Aside from Fighting 4 the Tatas essential services to patients, its advocacy and fundraising, the black-led organization is monumental not only to the greater community, but to the black women and women of color as a whole; especially due to the implicit bias blacks face in healthcare.

“As a black woman undergoing treatment for IBC, it was a little degrading due to the lack of information and lack of my doctor’s willingness to answer my questions. My experience consisted of not being given the same healthcare opportunities of my white counterparts,” said Earls. “When it came to certain tests that my counterparts received, such as the MUGA Test (multigated blood-pool imaging), it was not given to me, but was given to them! I found out after my chemo.”

Earls found out from an associate that she should have been provided the MUGA test, which is given to determine whether or not a patient’s body can tolerate the chemo.

After the fact, when she went to the doctors, he asked, “Well, do you want a MUGA test?” Joshlyn agreed and found out that she had an enlarged heart; luckily she lived.

Although COVID-19 has presented unprecedented circumstances, Fighting 4 the Tatas Breast Cancer Inc. continues to showcase resiliency as it recently kicked off Inflammatory Breast Cancer Awareness Day by hosting its Bling for the Tatas fundraising event on Facebook Live on October 3.

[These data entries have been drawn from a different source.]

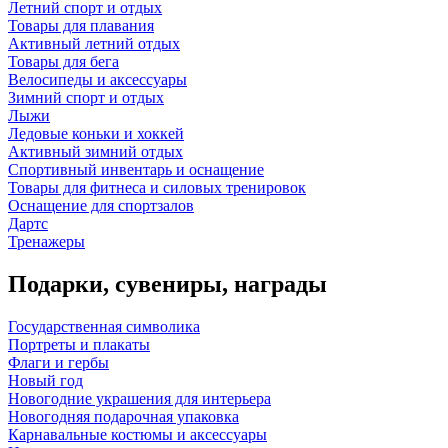
Летний спорт и отдых
Товары для плавания
Активный летний отдых
Товары для бега
Велосипеды и аксессуары
Зимний спорт и отдых
Лыжи
Ледовые коньки и хоккей
Активный зимний отдых
Спортивный инвентарь и оснащение
Товары для фитнеса и силовых тренировок
Оснащение для спортзалов
Дартс
Тренажеры
Подарки, сувениры, награды
Государственная символика
Портреты и плакаты
Флаги и гербы
Новый год
Новогодние украшения для интерьера
Новогодняя подарочная упаковка
Карнавальные костюмы и аксессуары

Search to assist the organization in raising funds to continue offering IBC, TTN and Metastatic patients with counseling services, advocacy on behalf of the patients, educational classes, health and beauty items, emergency utility funding and more.

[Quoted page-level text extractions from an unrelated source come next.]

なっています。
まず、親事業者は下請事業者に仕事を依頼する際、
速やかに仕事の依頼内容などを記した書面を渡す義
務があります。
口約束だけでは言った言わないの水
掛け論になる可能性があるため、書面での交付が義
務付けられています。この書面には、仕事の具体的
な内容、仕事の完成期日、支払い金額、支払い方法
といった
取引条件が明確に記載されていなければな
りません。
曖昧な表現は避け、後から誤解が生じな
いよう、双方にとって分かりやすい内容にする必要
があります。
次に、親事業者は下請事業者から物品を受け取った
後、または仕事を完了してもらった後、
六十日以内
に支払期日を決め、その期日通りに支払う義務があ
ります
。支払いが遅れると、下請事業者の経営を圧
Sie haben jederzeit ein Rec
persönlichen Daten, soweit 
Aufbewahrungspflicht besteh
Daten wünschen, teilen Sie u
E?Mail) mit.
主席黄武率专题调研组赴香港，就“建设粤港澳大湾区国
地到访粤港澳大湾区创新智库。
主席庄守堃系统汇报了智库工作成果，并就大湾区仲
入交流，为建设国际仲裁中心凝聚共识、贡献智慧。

“When I was diagnosed in 2011 with Inflammatory Breast Cancer I was given two-and-a-half years to live…it’s such a lonely journey, because no one understands. I remember at one point placing an ad in a number of newspapers just to connect to another person who has undergone treatment for IBC. It’s so important for our organization to raise funds for this disease because our support services provide a space for patients to connect, understand and receive accurate information regarding this deadly disease,” concluded Earls.